Data for this exercise:
<<<<
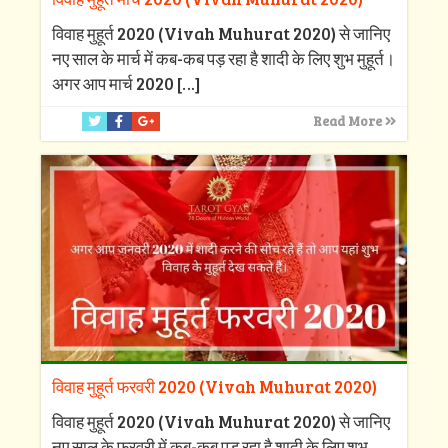
विवाह मुहूर्त 2020 (Vivah Muhurat 2020) से जानिए
नए साल के मार्च में कब-कब पड़ रहा है शादी के लिए शुभ मुहूर्त।
अगर आप मार्च 2020
[…]
Read More
विवाह मुहूर्त फरवरी 2020 (Vivah Muhurat 2020)
विवाह मुहूर्त 2020 (Vivah Muhurat 2020) से जानिए
नए साल के फरवरी में कब-कब पड़ रहा है शादी के लिए शुभ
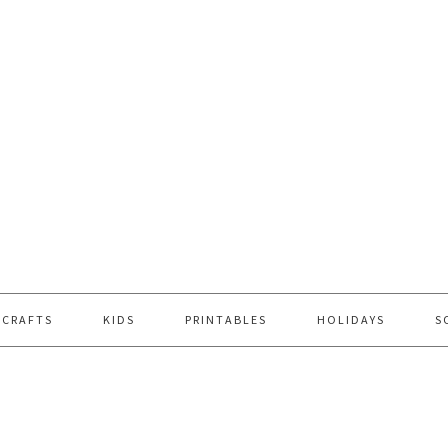
 CRAFTS
KIDS
PRINTABLES
HOLIDAYS
S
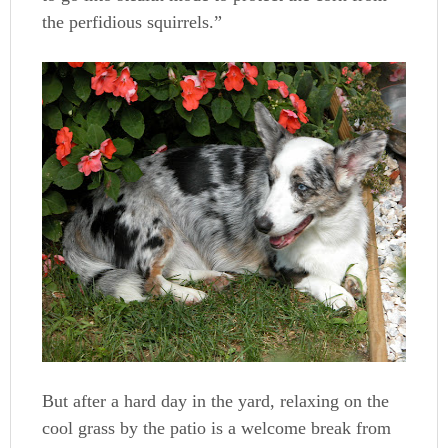
the perfidious squirrels.”
But after a hard day in the yard, relaxing on the
cool grass by the patio is a welcome break from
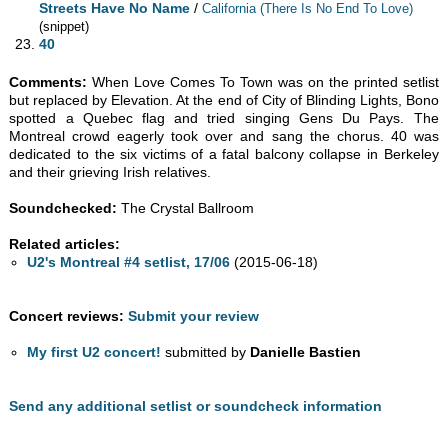
Streets Have No Name
/
California (There Is No End To Love)
(snippet)
40
Comments:
When Love Comes To Town was on the printed setlist
but replaced by Elevation. At the end of City of Blinding Lights, Bono
spotted a Quebec flag and tried singing Gens Du Pays. The
Montreal crowd eagerly took over and sang the chorus. 40 was
dedicated to the six victims of a fatal balcony collapse in Berkeley
and their grieving Irish relatives.
Soundchecked:
The Crystal Ballroom
Related articles:
U2's Montreal #4 setlist, 17/06
(2015-06-18)
Concert reviews:
Submit your review
My first U2 concert!
submitted by
Danielle Bastien
Send any additional setlist or soundcheck information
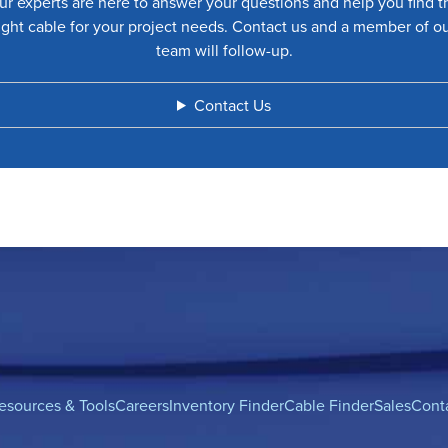
ur experts are here to answer your questions and help you find t
ight cable for your project needs. Contact us and a member of o
team will follow-up.
Contact Us
esources & Tools
Careers
Inventory Finder
Cable Finder
Sales
Cont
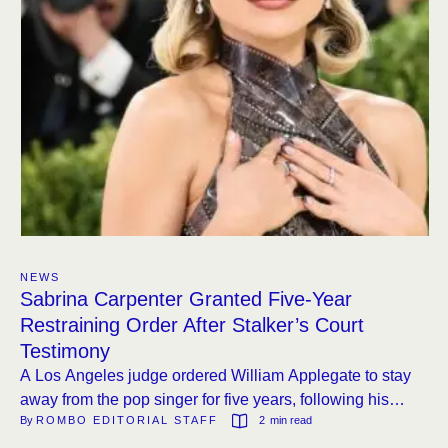
NEWS
Sabrina Carpenter Granted Five-Year
Restraining Order After Stalker’s Court
Testimony
A Los Angeles judge ordered William Applegate to stay
away from the pop singer for five years, following his
By 
ROMBO EDITORIAL STAFF
2
 min read
testimony that he had to contact her for a secret military
mission to save the world.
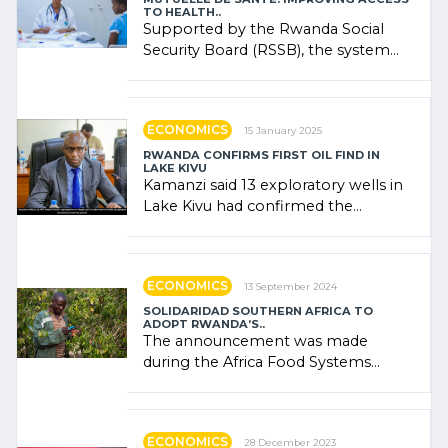
TO HEALTH..
Supported by the Rwanda Social
Security Board (RSSB), the system
combines community contributions,
government (…)
ECONOMICS
15 January 2025
RWANDA CONFIRMS FIRST OIL FIND IN
LAKE KIVU
Kamanzi said 13 exploratory wells in
Lake Kivu had confirmed the
presence of oil. There was
"confidence" of (…)
ECONOMICS
13 September 2024
SOLIDARIDAD SOUTHERN AFRICA TO
ADOPT RWANDA’S..
The announcement was made
during the Africa Food Systems
Forum (AFSF) 2024 in Kigali, where
Rwanda showcased its (…)
ECONOMICS
28 December 2023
>>>>
Work instruction: Return all of the records above exactly as written. Omit each picture.

Exercise response:
विवाह मुहूर्त 2020 (Vivah Muhurat 2020) से जानिए
नए साल के मार्च में कब-कब पड़ रहा है शादी के लिए शुभ मुहूर्त।
अगर आप मार्च 2020
[…]
Read More
विवाह मुहूर्त फरवरी 2020 (Vivah Muhurat 2020)
विवाह मुहूर्त 2020 (Vivah Muhurat 2020) से जानिए
नए साल के फरवरी में कब-कब पड़ रहा है शादी के लिए शुभ
 CRAFTS
KIDS
PRINTABLES
HOLIDAYS
S
the perfidious squirrels.”
But after a hard day in the yard, relaxing on the
cool grass by the patio is a welcome break from
Streets Have No Name
/
California (There Is No End To Love)
(snippet)
40
Comments:
When Love Comes To Town was on the printed setlist
but replaced by Elevation. At the end of City of Blinding Lights, Bono
spotted a Quebec flag and tried singing Gens Du Pays. The
Montreal crowd eagerly took over and sang the chorus. 40 was
dedicated to the six victims of a fatal balcony collapse in Berkeley
and their grieving Irish relatives.
Soundchecked:
The Crystal Ballroom
Related articles:
U2's Montreal #4 setlist, 17/06
(2015-06-18)
Concert reviews:
Submit your review
My first U2 concert!
submitted by
Danielle Bastien
Send any additional setlist or soundcheck information
ur experts are here to answer your questions and help you find t
ight cable for your project needs. Contact us and a member of o
team will follow-up.
Contact Us
esources & Tools
Careers
Inventory Finder
Cable Finder
Sales
Cont
NEWS
Sabrina Carpenter Granted Five-Year
Restraining Order After Stalker’s Court
Testimony
A Los Angeles judge ordered William Applegate to stay
away from the pop singer for five years, following his
By 
ROMBO EDITORIAL STAFF
2
 min read
testimony that he had to contact her for a secret military
mission to save the world.
TO HEALTH..
Supported by the Rwanda Social
Security Board (RSSB), the system
combines community contributions,
government (…)
ECONOMICS
15 January 2025
RWANDA CONFIRMS FIRST OIL FIND IN
LAKE KIVU
Kamanzi said 13 exploratory wells in
Lake Kivu had confirmed the
presence of oil. There was
"confidence" of (…)
ECONOMICS
13 September 2024
SOLIDARIDAD SOUTHERN AFRICA TO
ADOPT RWANDA’S..
The announcement was made
during the Africa Food Systems
Forum (AFSF) 2024 in Kigali, where
Rwanda showcased its (…)
ECONOMICS
28 December 2023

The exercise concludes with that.